Representations and Warranties
Section 2.1      Representations and Warranties of the Company . Except as set forth in Schedules attached hereto and delivered by the Company to the Purchaser prior to the execution of this Agreement, the Company represents and warrants to the Purchaser as of the date hereof as follows:
(a)      Organization and Qualification . The Company is a corporation duly organized, validly existing and in good standing under the Laws of the State of Delaware and the Company has all requisite legal power and authority to carry on its business as currently conducted by it and to own or lease and operate its properties.
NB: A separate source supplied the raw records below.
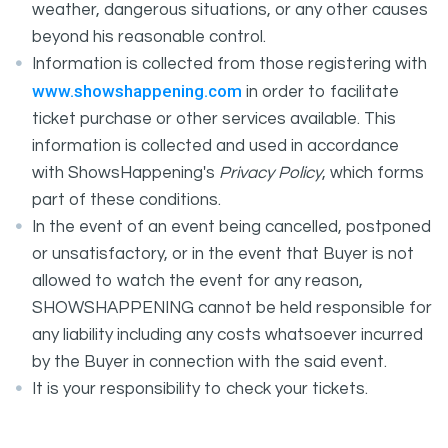
weather, dangerous situations, or any other causes
beyond his reasonable control.
Information is collected from those registering with
www.showshappening.com
in order to facilitate
ticket purchase or other services available. This
information is collected and used in accordance
with ShowsHappening's
Privacy Policy
, which forms
part of these conditions.
In the event of an event being cancelled, postponed
or unsatisfactory, or in the event that Buyer is not
allowed to watch the event for any reason,
SHOWSHAPPENING cannot be held responsible for
any liability including any costs whatsoever incurred
by the Buyer in connection with the said event.
It is your responsibility to check your tickets.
The Company is duly qualified to do business and is in good standing as a foreign corporation (in any jurisdiction that recognizes such concept) in each jurisdiction where the ownership or operation of its assets or the conduct of its business requires such qualification, except where the failure to be so qualified or in good standing, individually or in the aggregate, has not had and would not reasonably be expected to have a material adverse effect on the Company’s ability to consummate the transactions under this Agreement, the SPA and the Related Agreements.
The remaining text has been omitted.